◆ **WHAT YOU ARE ASKED TO DO**: The stretch wanted below opens at the line containing "pédagogie ?" and closes at the line containing "socioconstructivisme ?". Please return it exactly, with no other lines.

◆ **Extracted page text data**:
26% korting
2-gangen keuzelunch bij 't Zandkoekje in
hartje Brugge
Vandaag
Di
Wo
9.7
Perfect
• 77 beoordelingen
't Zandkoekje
--
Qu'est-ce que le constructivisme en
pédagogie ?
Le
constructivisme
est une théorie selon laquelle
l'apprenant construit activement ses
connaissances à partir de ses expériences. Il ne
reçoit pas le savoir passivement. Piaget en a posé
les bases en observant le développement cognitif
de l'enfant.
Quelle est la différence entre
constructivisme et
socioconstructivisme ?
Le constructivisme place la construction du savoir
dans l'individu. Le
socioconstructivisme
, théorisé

◆ **SOLUTION FOR THIS EXERCISE**:
pédagogie ?
Le
constructivisme
est une théorie selon laquelle
l'apprenant construit activement ses
connaissances à partir de ses expériences. Il ne
reçoit pas le savoir passivement. Piaget en a posé
les bases en observant le développement cognitif
de l'enfant.
Quelle est la différence entre
constructivisme et
socioconstructivisme ?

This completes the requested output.